Show matrix is diagonalizable

Question

Let $A$ be an $n \times n$ matrix such that $A^2 = I$ and $A \neq I$. Show that $A$ is diagonalizable.

So far I tried multiplying both sides of the first equation by $P$ and by $P^{-1}$, but I don't know how to proceed from there.

Answer 1

Let $P = X^2 - 1$, then $P(A) = 0$ and as $P$ only has simple roots, $A$ is diagonalizable.

Answer 2

If $A^2=I$ $\Longrightarrow$ $A^2-I=0$. This means that your matrix satisfies the polynomial $Q(t)=t^2-1$. If we consider the minimal polynomial $\mu(t)$ we know that it divides $t^2-1$ because it is the monic generator of the ideal of polynomials satisfied by the matrix. So the minimal polynomial has always simple roots and this implies that your matrix is diagonalizable. Rmk: every root of the minimal polynomial $\mu(t)$ is an eigenvalue.

Answer 3

If your field's characteristic is not 2, then consider using basic tools of vector spaces (scaling and translating)

$B := 2^{-1}(A+I)$
and $B^2 = 2^{-2}(A^2 + 2A + I) = 2^{-2}(I + 2A +I) = 2^{-2}\cdot 2 (A + I) = B $

so $B$ is idempotent. Idempotent matrices are always diagonalizable, which implies $A$ is diagonalizable. The standard argument for why uses a simple form of minimal polynomial argument -- I give it below.
(This approach makes it clear why things may break in a field of characteristic 2 -- i.e. because $2^{-1}$ doesn't exist). I prefer leaning on idempotence since it is in some ways more important than involutions.

simple argument for diagonalizability of idempotent matrix
(assume $I \neq B \neq \mathbf 0$ as there is nothing to do in those cases.).

$B^2 = B \longrightarrow B^2 - B = (B-I)(B-\mathbf 0) = \mathbf 0$
consider $\dim \ker B = r$ then linear independent set $\big\{\mathbf v_1, ... ,\mathbf v_r\}$ in the kernel of $B$ and another linearly independent set $\{\mathbf v_{r+1},..., \mathbf v_n\}$ that generates the image of $B$ (rank-nullity)
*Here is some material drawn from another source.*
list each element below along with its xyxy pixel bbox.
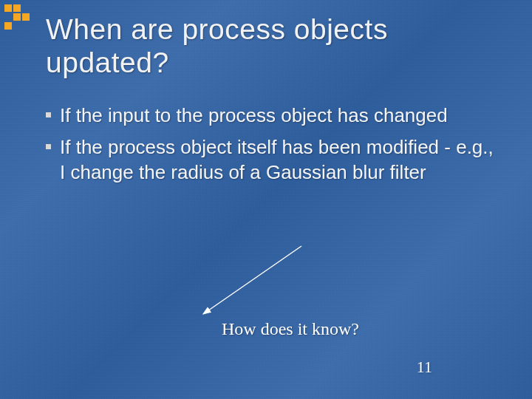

$\mathbf v_j \in \{\mathbf v_{r+1},..., \mathbf v_n\}\longrightarrow \big(B-I\big)\mathbf v_j = \mathbf 0$
so $\mathbf v_j$ is an eigenvector of $B$ with eigenvalue 1 which implies linear independence from those eigenvectors with eigenvalue 0 so
$\big\{\mathbf v_1, ... ,\mathbf v_r, \mathbf v_{r+1},..., \mathbf v_n\} $ is a linearly independent set which forms a basis for our n-dimensional vector space, i.e. $B$ has eigenvectors associated with eigenvalue 1 and 0 that form a basis so $B$ is diagonalizable.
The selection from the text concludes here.